One thing that ‘organised psychology’ could do better
Lobby government more effectively for all the client groups where greater understanding and resources are needed, the disabled, the mentally ill, those in prison, young children.

One psychological superpower
To have real empathy for others.

One hope for the future
That it will finally grow out of its obsession with being like physical sciences and develop, and cherish, its own research protocols to suit different circumstances and to encompass human reactions.

Online only extras

One problem that psychology should deal with
Treatment for those with mental health problems, especially with more severe forms, still seems to be in silos of either medicine or psychological treatment. In truth, both are often needed at different times or in combination. We will never move forward on this unless we start having more collaborative work, at the level of both research and treatment, between psychiatry and psychology.

One proud moment
I have just received a lifetime achievement award from the National Autistic Society. I haven’t lost my cynicism about such awards but I was pleased and proud to have been nominated by my peers and judged by professionals and people with autism, whom I respect.

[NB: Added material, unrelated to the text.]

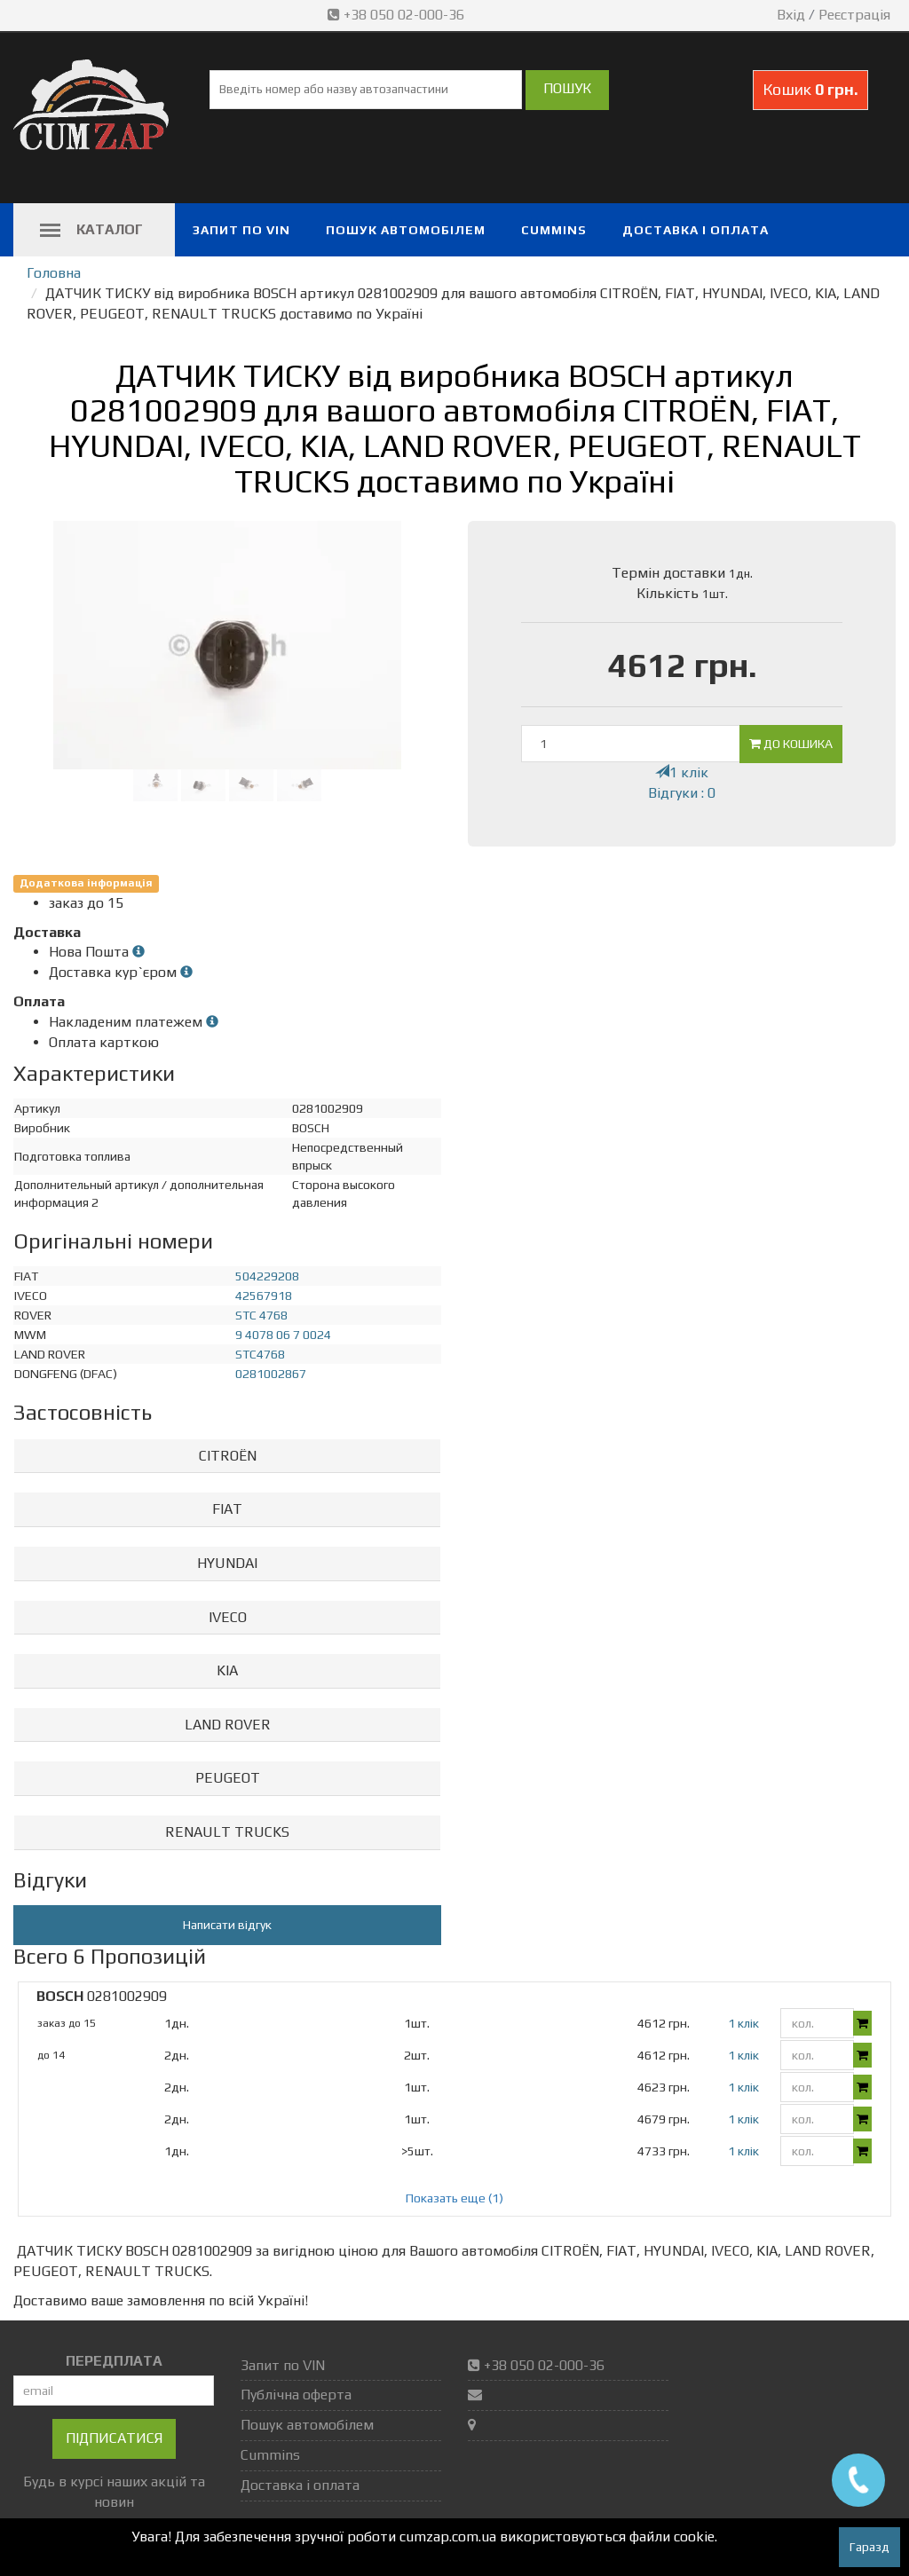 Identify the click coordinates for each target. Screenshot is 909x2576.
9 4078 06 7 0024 (283, 1334)
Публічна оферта (296, 2394)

One great thing that psychology has achieved
Psychology has given us the tools to understand and appreciate ourselves and others. This has transformed work with those with learning disabilities and education in general but still needs more application to the mentally ill – still dominated by psychiatry.

One inspiration
Uta Frith. I knew her first through a mutual friend – Rick Cromer – and I have always admired her capacity for rigorous thought allied to a deeply humanitarian approach. She first made me aware of autism, which at that time had not featured in my psychology degree.

One hero/heroine from psychology past or present
I’m a bit too cynical to go in for heroes or heroines unless you count the many individuals with autism and their families – I see many lives lived heroically there.